This post isn’t about making a full-time living as an author or writer. The only time I’ve been able to support myself solely on my writing income was when I was single and sharing living expenses with several roommates, but I’ve been able to supplement my income by writing, and worked on some fun and interesting projects in the process. Every freelance writer probably finds his or her own path to success, but here are some things that worked for me:
Develop a niche. It all comes back to “write what you know.” There are a lot of good writers out there, so you have to set yourself apart. I have graduate degrees in history and landscape architecture—a strange combination, but it gives me a unique and profitable set of skills. You don’t need an advanced degree to create a niche. Whether you love nature photography, or video games, or the mating habits of moths, if you focus on the things you know and feel passionate about, you’ll carve out your own space as a writer.

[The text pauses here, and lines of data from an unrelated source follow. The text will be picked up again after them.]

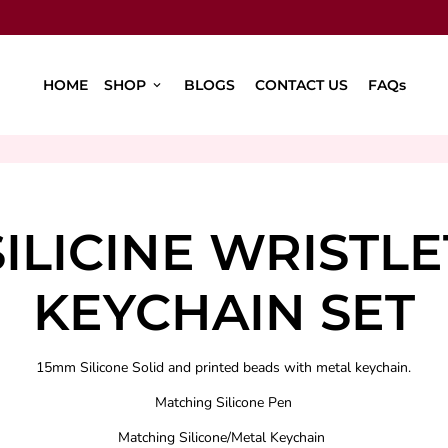
HOME
SHOP
BLOGS
CONTACT US
FAQs
keyboard_arrow_down
SILICINE WRISTLE
KEYCHAIN SET
15mm Silicone Solid and printed beads with metal keychain.
Matching Silicone Pen
Matching Silicone/Metal Keychain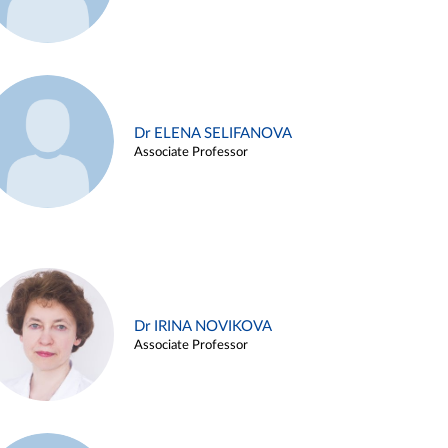
Dr ELENA SELIFANOVA
Associate Professor
Dr IRINA NOVIKOVA
Associate Professor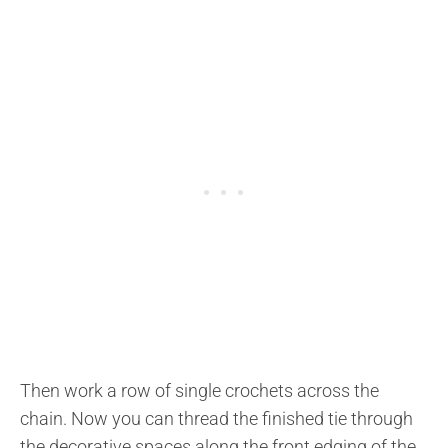
Then work a row of single crochets across the
chain. Now you can thread the finished tie through
the decorative spaces along the front edging of the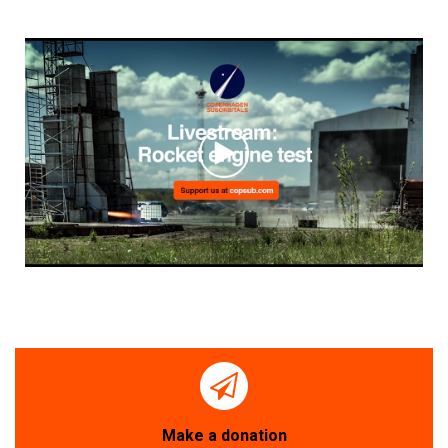
Make a donation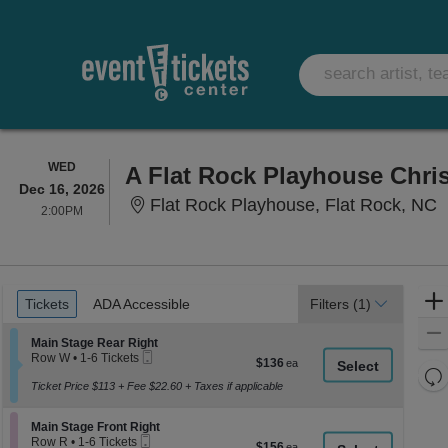
WEDNESDAY
WED
A Flat Rock Playhouse Chri
Dec 16, 2026
F
Flat Rock Playhouse, Flat Rock, NC
2:00PM
2:00PM
Ticket
Tickets
ADA Accessible
Tickets
ADA Accessible
Filters
(1)
Types
Section Main Stage Rear Right
Main Stage Rear Right
Mobile
Row W
•
1-6 Tickets
$136
$136
Ticket
1
Re
each
to
Ticket Price $113 + Fee $22.60 + Taxes if applicable
th
Re
6
z
Tickets
M
Section Main Stage Front Right
available
Main Stage Front Right
le
Mobile
Row R
•
1-6 Tickets
$156
$156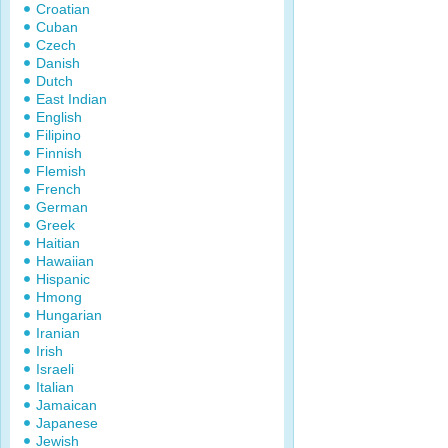
Croatian
Cuban
Czech
Danish
Dutch
East Indian
English
Filipino
Finnish
Flemish
French
German
Greek
Haitian
Hawaiian
Hispanic
Hmong
Hungarian
Iranian
Irish
Israeli
Italian
Jamaican
Japanese
Jewish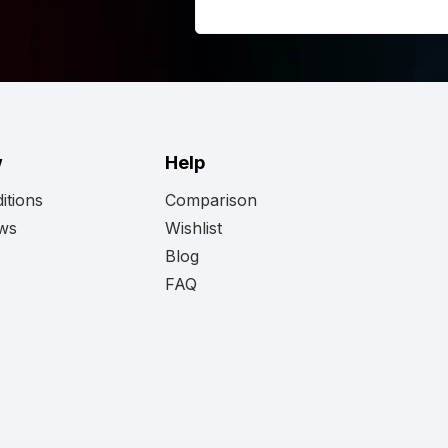
w
Help
itions
Comparison
ews
Wishlist
Blog
FAQ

Network. Your niche is what you know, but who you know really does matter too. Tell people you’re a writer and you’re looking for work. Sometimes we’re shy to step up and say, “I want to write,” but once people know you have a talent for and interest in writing, you’ll start to find opportunities coming your way.
Put the “free” back in freelance. While your goal is to get paid, it doesn’t hurt to do pick up some volunteer projects on the side, maybe for local charitable organizations or other causes that pique your interest. It’s a great way to hone your skills and try new things, and it lets you meet people who may have paid work for you later.
Use social media. Start a blog, twitter account, or Facebook page devoted to more than sharing cute photos of kittens or what you had for lunch. Focus on your niche and connect with other people who share your interests. You can get paid for blogging, whether it be maintaining a successful blog yourself or writing content for the blog of an organization, but a professional-looking blog is also a chance to get your name out there.
Be professional. Even if you’re doing a job for free, or just maintaining a blog for yourself, always make it your best work. Think before hitting the “post” or “send” button. Proofread, or even better, have someone else proofread for you. Be honest—your reputation will make or break you, and you can’t afford to have people distrust you. Keep good records for your taxes; hopefully you’ll have some additional income to report at the end of the year.
Approach your writing with self-discipline. Writers are quirky creatures. We’re creative folks who often don’t conform well to regular schedules and chafe at routine. Because so much of writing happens unsupervised, though, it’s especially important for writers to be able to sit down and make themselves work. It can help to have a set time and place for writing, or just a general goal to write X number of hours a day, or break a project down into steps so it will be done by the deadline. Whatever method works for you, you have to love writing enough to be willing and able to follow through. Unfinished projects are the bane of a writer’s career, and will quickly dry up any potential work you might get from annoyed clients.
Try new things. Keep an eye out for writing jobs, even the part-time or temporary ones (which will be most of them). I’ve written everything from video scripts to field trip guides, and I’ve had a blast doing all of it. Some of the projects stretched and challenged me, but each one taught me new skills and opened further doors for me. Don’t be afraid to try new things, but also know your limits. Don’t take on a project if you know you don’t have the time or skills to complete it, and if you run into problems you honestly can’t solve, bring them to the attention of your clients as soon as possible so you can find a professional solution.
Most freelance writers don’t get rich, but if you follow these suggestions, you can turn your talent into a fun and profitable side job and pave the way for future successes as a writer.